Accessible Audio Settings for Film and Television
Sound mixes for film and television don't suck, but your playback situation probably does. Let's find a compromise.
I’m going to say probably the most controversial thing someone who has worked in audio post-production can say: viewers should be able to mix their own audio levels on streaming services.
Why is this controversial? Well, sound mixing is one of the many crafts that goes into film and television creation. There is a lot of subtlety to a well-mixed film—things that might not always be noticed on a casual listen, such as a slightly louder room tone that creates some tension in a scene, or purposefully making the music in a bar or club just a bit louder than the voice. It’s not just a craft, it’s an art. So, if we let viewers change the art of the mix, are we ruining the art of film and television? I don’t think so, for a number of reasons. I’ll explain, but first, we have to understand some of the technical aspects behind mixing audio for film and television.

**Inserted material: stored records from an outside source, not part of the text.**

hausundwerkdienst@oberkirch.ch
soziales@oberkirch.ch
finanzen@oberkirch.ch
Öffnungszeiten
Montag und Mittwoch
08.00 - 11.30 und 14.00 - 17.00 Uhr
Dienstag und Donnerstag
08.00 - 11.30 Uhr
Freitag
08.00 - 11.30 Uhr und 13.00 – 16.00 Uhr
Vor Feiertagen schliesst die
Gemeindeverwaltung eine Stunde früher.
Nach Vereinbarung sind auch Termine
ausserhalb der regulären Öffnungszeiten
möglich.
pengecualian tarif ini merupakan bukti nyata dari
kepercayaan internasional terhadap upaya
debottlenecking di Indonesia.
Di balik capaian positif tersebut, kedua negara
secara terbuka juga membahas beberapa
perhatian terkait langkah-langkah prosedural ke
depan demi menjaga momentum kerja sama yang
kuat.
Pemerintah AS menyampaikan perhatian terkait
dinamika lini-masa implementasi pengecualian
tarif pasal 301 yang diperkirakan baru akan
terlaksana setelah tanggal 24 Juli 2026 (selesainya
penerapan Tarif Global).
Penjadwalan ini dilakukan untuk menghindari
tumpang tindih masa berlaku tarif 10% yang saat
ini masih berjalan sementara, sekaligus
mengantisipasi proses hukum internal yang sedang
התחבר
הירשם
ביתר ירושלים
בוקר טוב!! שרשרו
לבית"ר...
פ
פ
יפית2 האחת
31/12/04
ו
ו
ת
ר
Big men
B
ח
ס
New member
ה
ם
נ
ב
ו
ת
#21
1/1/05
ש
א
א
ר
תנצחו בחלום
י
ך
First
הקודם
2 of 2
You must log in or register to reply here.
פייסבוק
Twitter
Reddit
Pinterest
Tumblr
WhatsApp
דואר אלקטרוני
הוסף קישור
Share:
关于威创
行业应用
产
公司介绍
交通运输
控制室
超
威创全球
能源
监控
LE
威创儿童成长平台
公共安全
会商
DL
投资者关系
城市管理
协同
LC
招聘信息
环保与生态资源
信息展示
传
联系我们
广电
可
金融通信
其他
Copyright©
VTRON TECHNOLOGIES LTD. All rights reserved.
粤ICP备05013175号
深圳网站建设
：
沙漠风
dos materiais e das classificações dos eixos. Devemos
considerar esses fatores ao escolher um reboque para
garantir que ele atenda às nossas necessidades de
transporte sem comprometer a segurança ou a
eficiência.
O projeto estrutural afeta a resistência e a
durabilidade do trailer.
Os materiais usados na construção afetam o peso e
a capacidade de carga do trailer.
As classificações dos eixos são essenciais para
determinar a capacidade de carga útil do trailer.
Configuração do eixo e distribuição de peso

An audio mix happens in a carefully calibrated environment, usually measured to a standard like Dolby Atmos. For films, this usually happens in a large mixing stage that basically looks like a movie theatre. The idea is that a film mixed to a particular theatre standard, will sound the same at theatres around the world that also follow that standard. That makes sense, consistency in reproduction is a good thing.
For television, shows are often mixed in smaller rooms, but these rooms are still calibrated and measured to be accurate audio monitoring environments. These are “ideal” listening scenarios. I can understand film being mixed with the theatre in mind, but television (especially in the age of streaming services) is going to be listened to on a million devices in a million environments, with different speaker set-ups, by different brands, and so on. How do you mix something to sound good on both a studio-grade 5.1 Surround Sound setup and on laptop speakers?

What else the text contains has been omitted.